Who knows what would have happened if Bill Ferster had called me before Bill Warner?

Despite Greylock’s rejection Ferster realised that his main requirement for outside help was in sales and marketing. He organised for Pansophic to market the EMC product once it shipped. Ferster recalls:

You can't underestimate the value of the support from Jim Treleaven, Pansophic's General Manager for Graphics. He helped co-ordinate the office space and sales team for the new venture.

John Schwan had seen Ferster's business plan as his advocate within Pansophic.

We had a large sales team and it would be that group who would sell the EMC product when it was complete.

Ferster enlisted the support of friend Charles (Chuck) Rieger.

Bill Ferster and I had known each other for quite some time prior to our collaboration on the EMC editor, so the foundations were based on our mutual friendship and high degree of professional respect we shared for each other. My academic and professional background had been a mixture of AI and hardware and software design, while Bill's talents lay squarely in software design and architecture, with particular attention to user interface design

Ferster recalls:

The idea was to try and build a specialised appliance based on the PC like my previous product Cameraman but this was pre-Windows. We had to build our own graphical user interface.

Rieger continues:

Although my previous business partner and I had stopped further development on our SCION SoundSpace 32-track audio prototype it was still up and running, with a real-time UI that permitted multitrack recording and editing via up to 32 x 30MB SCSI disks running in parallel, each supervised by its own 80186-based controller card, represented as one of the tracks in the visual UI.

So the SoundSpace was the starting point for the EMC collaboration, since most of what SoundSpace did was almost identical to EMC's needs, i.e. managing real-time data streams to and from a hard disk in a scripted environment.

The collaboration proved to be a natural fit between Rieger’s hardware and embedded software knowledge and Ferster's vision for a nonlinear system.
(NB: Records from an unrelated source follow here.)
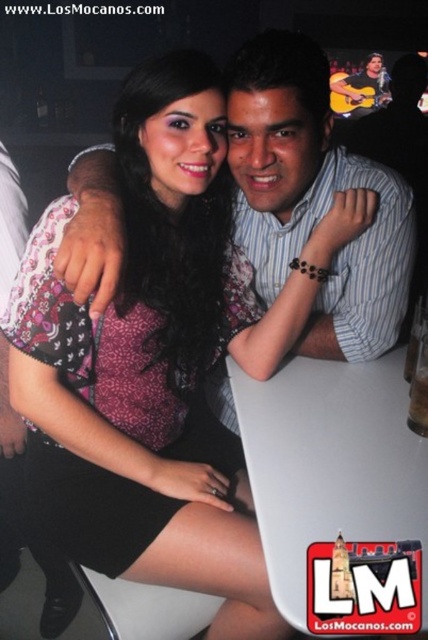 Question: Which point is farther to the camera?

Choices:
 (A) click(413, 208)
 (B) click(369, 67)

Answer: (B)

Question: Does matte striped shirt at center have a lesser width compared to smooth brown guitar at upper right?

Choices:
 (A) no
 (B) yes

Answer: (B)

Question: Does matte striped shirt at center appear over smooth brown guitar at upper right?

Choices:
 (A) yes
 (B) no

Answer: (B)

Question: Is matte striped shirt at center behind smooth brown guitar at upper right?

Choices:
 (A) yes
 (B) no

Answer: (B)

Question: Which point is farther to the camera?

Choices:
 (A) smooth brown guitar at upper right
 (B) matte striped shirt at center

Answer: (A) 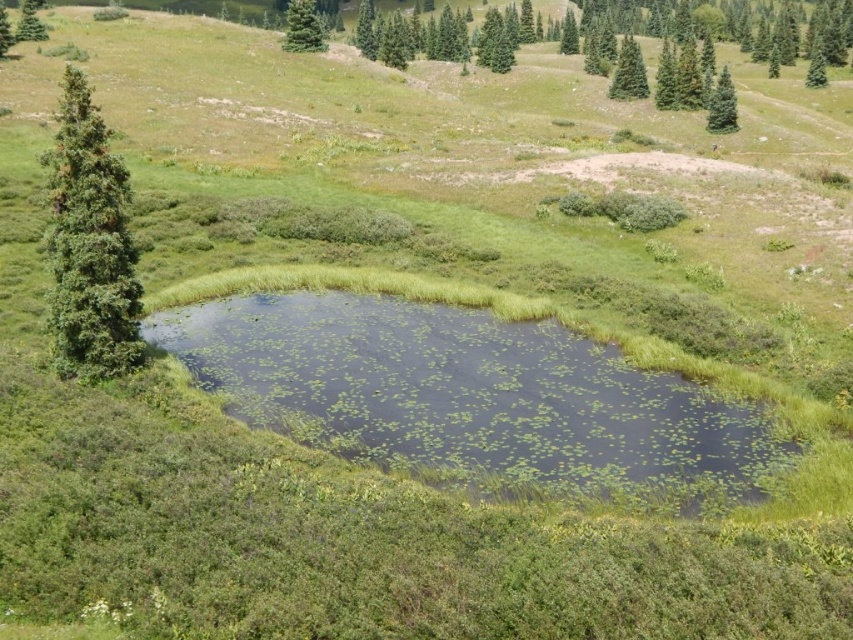 Is green textured tree at left positioned before green textured pine tree at upper right?

Yes, green textured tree at left is closer to the viewer.

How distant is green textured tree at left from green textured pine tree at upper right?

They are 146.41 meters apart.

Is point (61, 257) positioned after point (814, 77)?

No, (61, 257) is in front of (814, 77).

Locate an element on the screen. Image resolution: width=853 pixels, height=640 pixels. green textured tree at left is located at coordinates (90, 244).

Does green textured pine tree at upper right have a larger size compared to green matte tree at upper center?

Actually, green textured pine tree at upper right might be smaller than green matte tree at upper center.

Who is shorter, green textured pine tree at upper right or green matte tree at upper center?

green textured pine tree at upper right

Does point (817, 60) come closer to viewer compared to point (561, 22)?

That is True.

Find the location of a particular element. The height and width of the screenshot is (640, 853). green textured pine tree at upper right is located at coordinates (816, 67).

Looking at this image, is green grassy lake at center thinner than green matte evergreen tree at upper center?

In fact, green grassy lake at center might be wider than green matte evergreen tree at upper center.

Which is more to the right, green grassy lake at center or green matte evergreen tree at upper center?

green grassy lake at center is more to the right.

In order to click on green grassy lake at center in this screenshot , I will do `click(473, 400)`. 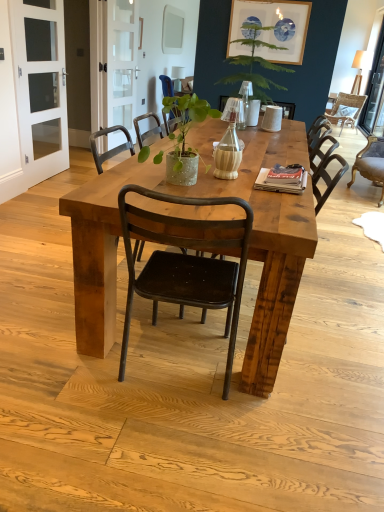 At what (x,y) coordinates should I click in order to perform the action: click on matte beige cup at center. Please return your answer as a coordinate pair (x, y). Looking at the image, I should click on (272, 119).

What do you see at coordinates (272, 119) in the screenshot?
I see `matte beige cup at center` at bounding box center [272, 119].

What do you see at coordinates (245, 102) in the screenshot? The width and height of the screenshot is (384, 512). I see `clear glass vase at center` at bounding box center [245, 102].

The width and height of the screenshot is (384, 512). What do you see at coordinates (346, 109) in the screenshot?
I see `woven rattan chair at upper right, marked as the first chair in a top-to-bottom arrangement` at bounding box center [346, 109].

Find the location of a particular element. This screenshot has height=512, width=384. brown leather chair at right, the 3th chair in the top-to-bottom sequence is located at coordinates (371, 164).

Locate an element on the screen. This screenshot has width=384, height=512. the 1st chair positioned below the speckled concrete pot at center, which is the 1th houseplant from left to right (from a real-world perspective) is located at coordinates (186, 261).

Is rustic wood chair at center, arranged as the second chair when viewed from the left, located within speckled concrete pot at center, which ranks as the 2th houseplant in right-to-left order?

No, rustic wood chair at center, arranged as the second chair when viewed from the left, is not a part of speckled concrete pot at center, which ranks as the 2th houseplant in right-to-left order.

Can you confirm if speckled concrete pot at center, arranged as the second houseplant when viewed from the top, is bigger than rustic wood chair at center, arranged as the second chair when viewed from the left?

Incorrect, speckled concrete pot at center, arranged as the second houseplant when viewed from the top, is not larger than rustic wood chair at center, arranged as the second chair when viewed from the left.

From a real-world perspective, is speckled concrete pot at center, which is the 1th houseplant from left to right, physically above rustic wood chair at center, the 4th chair viewed from the back?

Yes.

Is brown leather chair at right, placed as the third chair when sorted from left to right, not near rustic wood table at center?

brown leather chair at right, placed as the third chair when sorted from left to right, is positioned a significant distance from rustic wood table at center.

Considering the sizes of brown leather chair at right, the 2th chair from the front, and rustic wood table at center in the image, is brown leather chair at right, the 2th chair from the front, taller or shorter than rustic wood table at center?

Considering their sizes, brown leather chair at right, the 2th chair from the front, has more height than rustic wood table at center.

From a real-world perspective, is brown leather chair at right, the 2th chair from the front, over rustic wood table at center?

Correct, in the physical world, brown leather chair at right, the 2th chair from the front, is higher than rustic wood table at center.

Is brown leather chair at right, the 3th chair in the top-to-bottom sequence, thinner than rustic wood table at center?

Yes, brown leather chair at right, the 3th chair in the top-to-bottom sequence, is thinner than rustic wood table at center.

Between woven rattan chair at upper right, marked as the first chair in a top-to-bottom arrangement, and green leafy plant at upper center, arranged as the 2th houseplant when ordered from the bottom, which one is positioned in front?

green leafy plant at upper center, arranged as the 2th houseplant when ordered from the bottom, is closer to the camera.

Is woven rattan chair at upper right, the 4th chair viewed from the front, not within green leafy plant at upper center, the first houseplant when ordered from top to bottom?

Yes, woven rattan chair at upper right, the 4th chair viewed from the front, is outside of green leafy plant at upper center, the first houseplant when ordered from top to bottom.

Based on the photo, how many degrees apart are the facing directions of woven rattan chair at upper right, marked as the first chair in a top-to-bottom arrangement, and green leafy plant at upper center, which ranks as the 2th houseplant in front-to-back order?

woven rattan chair at upper right, marked as the first chair in a top-to-bottom arrangement, and green leafy plant at upper center, which ranks as the 2th houseplant in front-to-back order, are facing 34.7 degrees away from each other.

Which is more to the left, woven rattan chair at upper right, the first chair when ordered from back to front, or green leafy plant at upper center, arranged as the 2th houseplant when ordered from the bottom?

green leafy plant at upper center, arranged as the 2th houseplant when ordered from the bottom.

Could you tell me if woven rattan chair at upper right, the 4th chair in the bottom-to-top sequence, is turned towards white glass screen door at left, the 1th screen door in the left-to-right sequence?

Yes, woven rattan chair at upper right, the 4th chair in the bottom-to-top sequence, is oriented towards white glass screen door at left, the 1th screen door in the left-to-right sequence.

Based on the photo, can you confirm if woven rattan chair at upper right, the 4th chair viewed from the front, is positioned to the left of white glass screen door at left, the first screen door from the front?

No.

Between woven rattan chair at upper right, marked as the first chair in a top-to-bottom arrangement, and white glass screen door at left, arranged as the 2th screen door when viewed from the back, which one has larger size?

With larger size is woven rattan chair at upper right, marked as the first chair in a top-to-bottom arrangement.

From a real-world perspective, is woven rattan chair at upper right, the 4th chair viewed from the front, under white glass screen door at left, arranged as the 2th screen door when viewed from the back?

Indeed, from a real-world perspective, woven rattan chair at upper right, the 4th chair viewed from the front, is positioned beneath white glass screen door at left, arranged as the 2th screen door when viewed from the back.

From the matte blue and white circular prints at upper center, count the 1st houseplant to the left and point to it. Please provide its 2D coordinates.

[(258, 60)]

From a real-world perspective, which is physically below, matte blue and white circular prints at upper center or green leafy plant at upper center, which ranks as the first houseplant in back-to-front order?

green leafy plant at upper center, which ranks as the first houseplant in back-to-front order, from a real-world perspective.

Is matte blue and white circular prints at upper center spatially inside green leafy plant at upper center, arranged as the 1th houseplant when viewed from the right, or outside of it?

matte blue and white circular prints at upper center exists outside the volume of green leafy plant at upper center, arranged as the 1th houseplant when viewed from the right.

Choose the correct answer: Is clear glass vase at center inside woven rattan chair at upper right, marked as the first chair in a top-to-bottom arrangement, or outside it?

clear glass vase at center is located beyond the bounds of woven rattan chair at upper right, marked as the first chair in a top-to-bottom arrangement.

How far apart are clear glass vase at center and woven rattan chair at upper right, acting as the fourth chair starting from the left?

6.62 feet.

Considering the relative positions of clear glass vase at center and woven rattan chair at upper right, the 4th chair viewed from the front, in the image provided, is clear glass vase at center to the left or to the right of woven rattan chair at upper right, the 4th chair viewed from the front,?

Clearly, clear glass vase at center is on the left of woven rattan chair at upper right, the 4th chair viewed from the front, in the image.

At what (x,y) coordinates should I click in order to perform the action: click on lamp above the woven rattan chair at upper right, the 4th chair viewed from the front (from a real-world perspective). Please return your answer as a coordinate pair (x, y). Looking at the image, I should click on (245, 102).

From a real-world perspective, which is physically below, brown leather chair at right, the 2th chair from the front, or matte beige cup at center?

In real-world perspective, brown leather chair at right, the 2th chair from the front, is lower.

From their relative heights in the image, would you say brown leather chair at right, the 3th chair in the top-to-bottom sequence, is taller or shorter than matte beige cup at center?

brown leather chair at right, the 3th chair in the top-to-bottom sequence, is taller than matte beige cup at center.

Is brown leather chair at right, placed as the third chair when sorted from left to right, further to camera compared to matte beige cup at center?

That is True.

How distant is brown leather chair at right, the 2th chair from the front, from matte beige cup at center?

brown leather chair at right, the 2th chair from the front, and matte beige cup at center are 1.68 meters apart.

Image resolution: width=384 pixels, height=512 pixels. I want to click on the 1st houseplant located above the rustic wood chair at center, which appears as the 4th chair when viewed from the top (from a real-world perspective), so click(x=185, y=134).

Identify the location of desk in front of the brown leather chair at right, the 2th chair from the front. (200, 196).

Considering their positions, is white matte picture frame at upper center positioned closer to clear glass vase at center than rustic wood table at center?

Among the two, rustic wood table at center is located nearer to clear glass vase at center.

Considering their positions, is brown leather chair at right, placed as the third chair when sorted from left to right, positioned closer to white glass screen door at left, the first screen door from the front, than translucent wood bottle at center?

translucent wood bottle at center is closer to white glass screen door at left, the first screen door from the front.

Estimate the real-world distances between objects in this image. Which object is further from rustic wood chair at center, positioned as the third chair in right-to-left order, green leafy plant at upper center, the second houseplant positioned from the left, or metallic black chair at center, the first chair in the left-to-right sequence?

Based on the image, green leafy plant at upper center, the second houseplant positioned from the left, appears to be further to rustic wood chair at center, positioned as the third chair in right-to-left order.

When comparing their distances from brown leather chair at right, placed as the third chair when sorted from left to right, does clear glass door at upper center, marked as the 2th screen door in a front-to-back arrangement, or matte beige cup at center seem closer?

matte beige cup at center is positioned closer to the anchor brown leather chair at right, placed as the third chair when sorted from left to right.

When comparing their distances from white matte picture frame at upper center, does green leafy plant at upper center, which ranks as the 2th houseplant in front-to-back order, or matte blue and white circular prints at upper center seem further?

Based on the image, matte blue and white circular prints at upper center appears to be further to white matte picture frame at upper center.

Based on their spatial positions, is clear glass vase at center or brown leather chair at right, placed as the third chair when sorted from left to right, closer to white matte picture frame at upper center?

clear glass vase at center is closer to white matte picture frame at upper center.

Looking at the image, which one is located closer to matte beige cup at center, brown leather chair at right, the 2th chair from the front, or speckled concrete pot at center, which is the 1th houseplant from left to right?

Based on the image, speckled concrete pot at center, which is the 1th houseplant from left to right, appears to be nearer to matte beige cup at center.

From the image, which object appears to be farther from rustic wood chair at center, the 1th chair from the bottom, white matte picture frame at upper center or matte blue and white circular prints at upper center?

Answer: The object further to rustic wood chair at center, the 1th chair from the bottom, is white matte picture frame at upper center.

Where is `coffee cup positioned between rustic wood table at center and brown leather chair at right, the second chair positioned from the bottom, from near to far`? Image resolution: width=384 pixels, height=512 pixels. coffee cup positioned between rustic wood table at center and brown leather chair at right, the second chair positioned from the bottom, from near to far is located at coordinates (272, 119).

Locate an element on the screen. Image resolution: width=384 pixels, height=512 pixels. screen door located between rustic wood chair at center, which is counted as the 1th chair, starting from the front, and clear glass door at upper center, marked as the first screen door in a right-to-left arrangement, in the depth direction is located at coordinates (40, 86).

I want to click on coffee cup between speckled concrete pot at center, which ranks as the 2th houseplant in right-to-left order, and metallic black chair at center, the 4th chair positioned from the right, along the z-axis, so click(x=272, y=119).

Locate an element on the screen. The image size is (384, 512). houseplant between speckled concrete pot at center, the 1th houseplant when ordered from front to back, and white matte picture frame at upper center in the front-back direction is located at coordinates (258, 60). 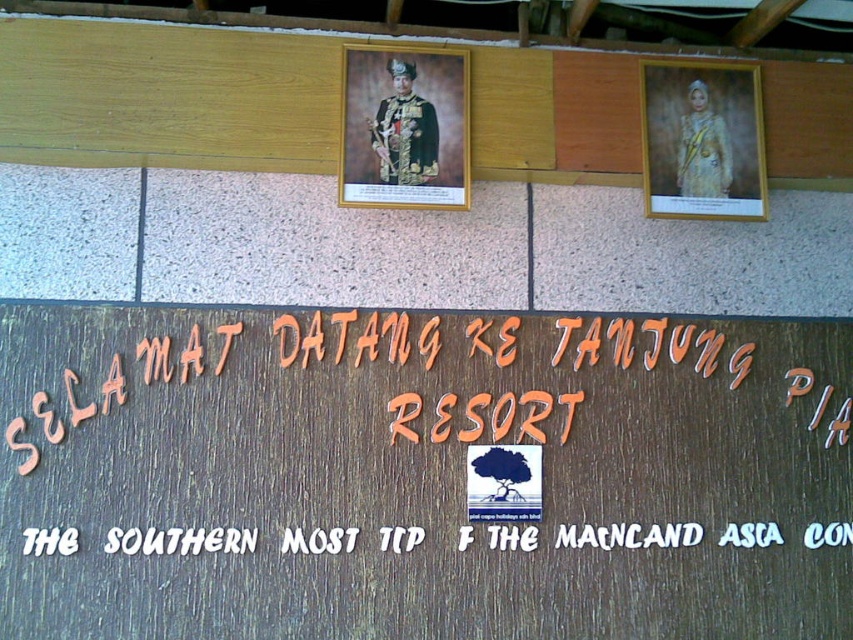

Soon after Editing Machines Corporation rented an 1889 former mansion in the Dupont Circle section of Washington D.C. Ferster recalls:

We developed the concept and the idea based on hard drives because it was easier but we always felt that the removable optical media was an important part of the equation. We knew people wanted to be able to transport their media around.

Ferster set a goal to create a system for the SMPTE show in October 1988.